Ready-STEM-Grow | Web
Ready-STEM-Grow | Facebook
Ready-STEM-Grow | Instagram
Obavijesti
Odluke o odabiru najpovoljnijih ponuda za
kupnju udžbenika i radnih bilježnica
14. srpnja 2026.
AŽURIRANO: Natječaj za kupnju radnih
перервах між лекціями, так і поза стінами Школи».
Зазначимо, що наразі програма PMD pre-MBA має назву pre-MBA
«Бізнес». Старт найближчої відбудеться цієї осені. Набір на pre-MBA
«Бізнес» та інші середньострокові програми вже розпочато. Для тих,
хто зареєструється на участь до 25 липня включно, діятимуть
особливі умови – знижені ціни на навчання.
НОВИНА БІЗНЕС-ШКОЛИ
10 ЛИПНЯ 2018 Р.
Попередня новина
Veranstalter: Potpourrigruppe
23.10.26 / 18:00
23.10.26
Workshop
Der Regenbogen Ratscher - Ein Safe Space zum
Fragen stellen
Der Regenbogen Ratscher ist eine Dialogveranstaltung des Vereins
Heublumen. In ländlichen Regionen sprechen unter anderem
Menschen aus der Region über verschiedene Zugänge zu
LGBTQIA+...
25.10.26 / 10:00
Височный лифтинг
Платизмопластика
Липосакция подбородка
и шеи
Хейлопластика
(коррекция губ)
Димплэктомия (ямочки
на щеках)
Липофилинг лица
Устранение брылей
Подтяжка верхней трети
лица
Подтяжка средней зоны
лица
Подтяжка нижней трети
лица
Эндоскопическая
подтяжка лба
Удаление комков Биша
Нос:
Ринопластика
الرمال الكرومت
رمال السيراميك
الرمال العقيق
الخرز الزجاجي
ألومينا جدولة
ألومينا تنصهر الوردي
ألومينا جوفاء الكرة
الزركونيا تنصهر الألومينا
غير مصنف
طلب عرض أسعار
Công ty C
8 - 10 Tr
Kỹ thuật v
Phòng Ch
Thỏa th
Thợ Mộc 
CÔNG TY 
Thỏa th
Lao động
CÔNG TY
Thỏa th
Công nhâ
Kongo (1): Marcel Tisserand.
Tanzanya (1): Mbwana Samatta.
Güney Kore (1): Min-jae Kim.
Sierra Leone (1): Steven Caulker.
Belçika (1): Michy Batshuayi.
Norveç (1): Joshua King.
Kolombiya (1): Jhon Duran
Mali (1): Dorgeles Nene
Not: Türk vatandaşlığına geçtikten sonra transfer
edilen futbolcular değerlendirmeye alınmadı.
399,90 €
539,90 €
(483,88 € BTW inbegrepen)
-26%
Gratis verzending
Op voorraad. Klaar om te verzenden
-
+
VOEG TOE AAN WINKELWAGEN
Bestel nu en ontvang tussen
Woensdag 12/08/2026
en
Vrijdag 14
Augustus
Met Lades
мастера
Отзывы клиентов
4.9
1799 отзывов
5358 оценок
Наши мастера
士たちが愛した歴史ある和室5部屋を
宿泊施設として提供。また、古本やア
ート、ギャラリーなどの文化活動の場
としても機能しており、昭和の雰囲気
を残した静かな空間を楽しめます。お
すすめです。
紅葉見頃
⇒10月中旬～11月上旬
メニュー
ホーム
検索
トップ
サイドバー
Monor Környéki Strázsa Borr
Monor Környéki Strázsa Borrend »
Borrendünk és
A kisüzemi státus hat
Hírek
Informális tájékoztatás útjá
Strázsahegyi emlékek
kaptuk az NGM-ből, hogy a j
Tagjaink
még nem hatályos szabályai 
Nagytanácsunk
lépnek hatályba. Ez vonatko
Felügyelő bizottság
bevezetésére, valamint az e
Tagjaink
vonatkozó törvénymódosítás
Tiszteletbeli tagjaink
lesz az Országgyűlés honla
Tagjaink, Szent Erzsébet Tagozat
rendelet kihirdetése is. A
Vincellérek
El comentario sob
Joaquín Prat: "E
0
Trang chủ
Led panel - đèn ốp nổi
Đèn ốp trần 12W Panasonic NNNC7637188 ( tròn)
_ _ _ _ _ _ _
* [REQUIREMENT]:
Which of the lines above include the string "Grow"? Pick them out and copy them.

* [ANSWER BELOW]:
Ready-STEM-Grow | Web
Ready-STEM-Grow | Facebook
Ready-STEM-Grow | Instagram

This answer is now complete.